Pensamos que assiste razão ao Agravante.
Vejamos.
De acordo com o nº 2, do artº. 698º «O recorrente alega por escrito no prazo de 30 dias…» e segundo o seu nº 6 «Se o recurso tiver por objecto a reapreciação da prova gravada, são acrescidos de 10 dias os prazos referidos nos números anteriores».
Como é sabido, este nº 6 destina-se a facilitar o cumprimento do ónus estabelecido no artº. 690º-A.

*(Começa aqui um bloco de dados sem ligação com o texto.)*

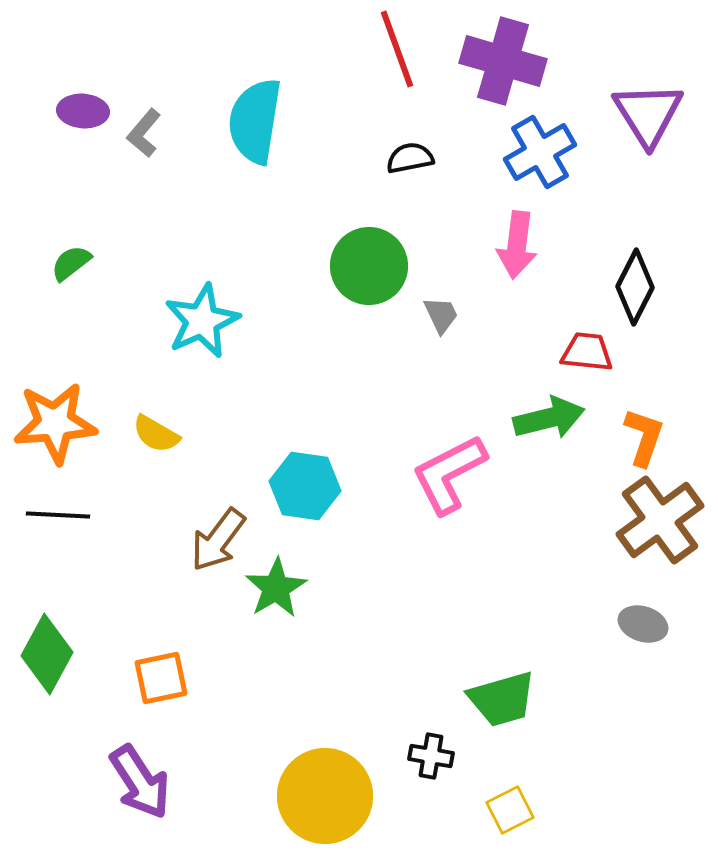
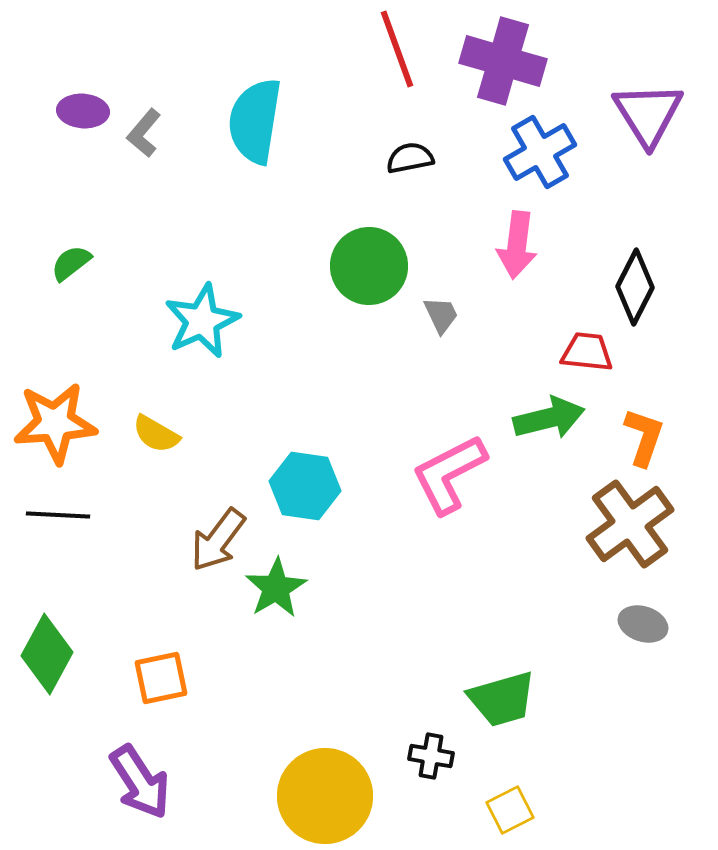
brown cross: moved 30 px left, 4 px down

Da simples leitura daquele nº 6, constata-se que nele não se prevê qualquer requisito (nomeadamente o de dar conta nos autos da sua pretensão de reapreciação da prova gravada) a cumprir pelo recorrente, para beneficiar do acréscimo de 10 dias, que não seja o do recurso ter por objecto a “reapreciação da prova gravada” – e como este objecto é delimitado pelas conclusões das alegações, será pelas conclusões que se aferirá se as alegações são ou não tempestivas, o que nos leva a perfilhar a tese do Recorrente, ou seja, a de que tendo havido gravação da prova e não tendo o Recorrente, no requerimento de interposição do recurso, excluído do âmbito do recurso o decidido quanto à questão de facto, então o processo não deverá ser concluso ao Mmº Juiz antes do decurso do prazo de 40 dias, contados da notificação ao recorrente do despacho que o admitiu e, apresentadas as alegações, para além dos 30 dias, das duas uma: ou o recorrente, nas conclusões, pede a reapreciação da prova gravada, como aconteceu in casu – situação em que as alegações são tempestivas – ou não pede – hipótese em que as alegações serão tidas por intempestivas e o recurso julgado deserto.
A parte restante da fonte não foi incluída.